Richmond goes data-mining . . .
Richmond Mathewson
richmondmathewson at gmail.com
Tue Apr 27 15:54:06 EDT 2010
On 27/04/2010 22:28, J. Landman Gay wrote:
> Peter Alcibiades wrote:
>> Jacque, what about record sound and record video? They're marked in my
>> dictionary as being Mac +Windows only. I haven't tried to use either
>> one.
Well, I wouldn't bother because if they are marked 'Mac +Windows only'
they are probably not going to do you
much good under Linux.
Mac and Windows are like Communist states; centrally planned and
controlled (and should we forget that we might
like to recall Mr Jobs' recent antics with Adobe) with all that entails;
a certain even-ness of form and quality, but an
inability to do some individual, regional stuff.

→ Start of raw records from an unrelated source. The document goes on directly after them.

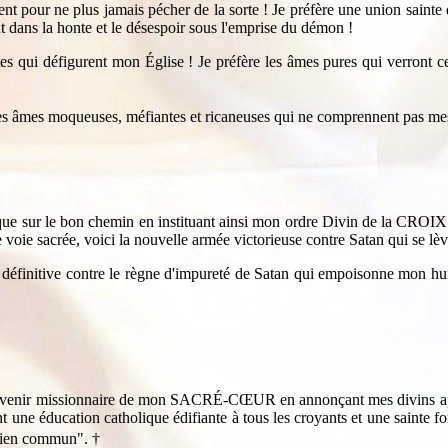
t pour ne plus jamais pécher de la sorte ! Je préfère une union sainte d
t dans la honte et le désespoir sous l'emprise du démon !
tes qui défigurent mon Église ! Je préfère les âmes pures qui verront 
les âmes moqueuses, méfiantes et ricaneuses qui ne comprennent pas me
ique sur le bon chemin en instituant ainsi mon ordre Divin de la CR
e sacrée, voici la nouvelle armée victorieuse contre Satan qui se lèv
 définitive contre le règne d'impureté de Satan qui empoisonne mon hu
devenir missionnaire de mon SACRÉ-CŒUR en annonçant mes divins appe
nt une éducation catholique édifiante à tous les croyants et une sainte 
 bien commun".
†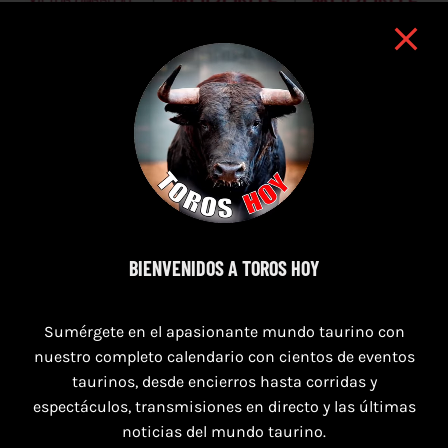
7 de agosto de 2026
BIENVENIDOS A TOROS HOY
TOROS PUERTO DE SANTA MARÍA DEL 7 AL 9
DE AGOSTO 2026
Sumérgete en el apasionante mundo taurino con
nuestro completo calendario con cientos de eventos
taurinos, desde encierros hasta corridas y
espectáculos, transmisiones en directo y las últimas
noticias del mundo taurino.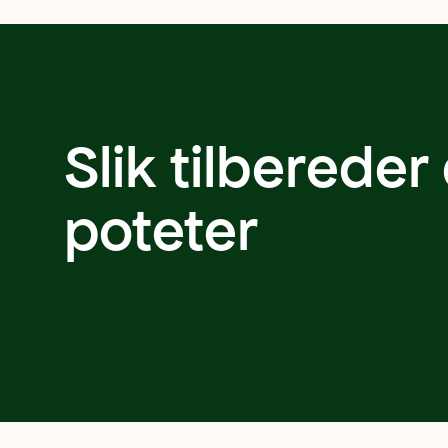
Asterix
skall. B
passer
er ypperl
ypperlig til
koking 
råsteking og
råstekin
fritering – og
Slik tilbereder
holder godt
på formen
under
poteter
tilberedning.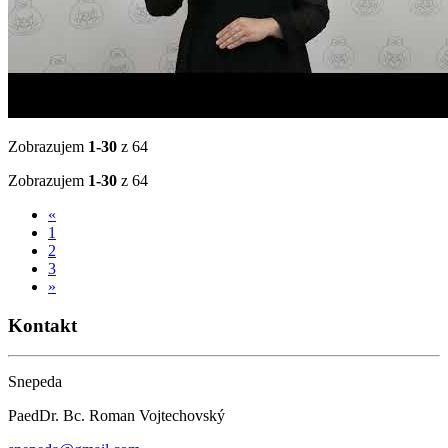
Zobrazujem
1-30
z 64
Zobrazujem
1-30
z 64
«
1
2
3
»
Kontakt
Snepeda
PaedDr. Bc. Roman Vojtechovský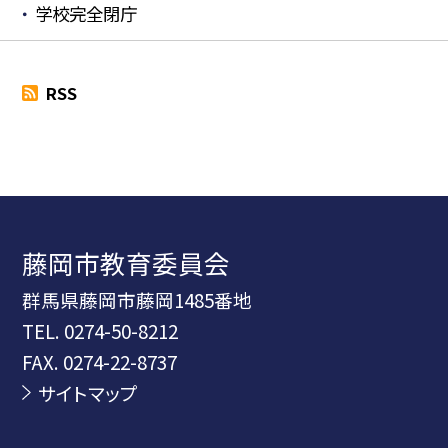
学校完全閉庁
RSS
藤岡市教育委員会
群馬県藤岡市藤岡1485番地
TEL.
0274-50-8212
FAX. 0274-22-8737
サイトマップ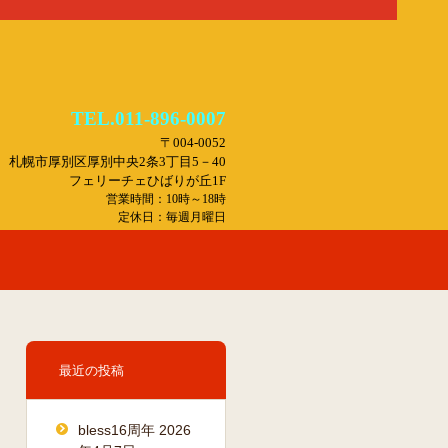
TEL.011-896-0007
〒004-0052
札幌市厚別区厚別中央2条3丁目5－40
フェリーチェひばりが丘1F
営業時間：10時～18時
定休日：毎週月曜日
最近の投稿
bless16周年
2026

Linux is rather like Germany in the early nineteenth century; a lot of
city-states with a wide variety of political systems
but sharing a fairly closely related dialects. Great for growing your
own, private political experimentation; but when
you export your bananas to the next-door statelet don't be entirely
surprised if they fall foul of "decree Number 666 on
crooked bananas" that only holds sway in that statelet.
>
> Oh right, I forgot those too. Basically the browser, speech, and
> recording features are all implemented as externals. Ditto dynamic
> font loading. In Mac and Windows there are system-wide resources that
> can be called on to implement these things. If Linux doesn't provide
> that then it would likely be a lot of work to write each of them from
> scratch. It's my guess that's the reason they aren't available on that
> OS.
>
So; it would probably better in future, to prevent these "temper
tantrums", general misunderstandings, and so forth
if anything that is implemented as an external was marked as so, so that
folk who ran RunRev on a different platform to that
on which a certain external ran would be aware that it was an external
and not what we might terms a "core feature" of
the IDE.
'Core Features' should be defined as those capabilities that functioned
100% on all the OSes for which RunRev is
currently available (obviously, in the light of so many flavours of
Linux there would have to be some sort of
rider referring to the flavours the Linux version was guaranteed for.
If this was sorted out developers would understand what was really meant
by "cross-platform" and, should RunRev
not live up to their expectations / requirements shop elsewhere.
Similarly, if developers wished to develop for
a subset of the platforms for which RunRev is offered they could check
capabilities against a (three-column) list
to see which externals were available where.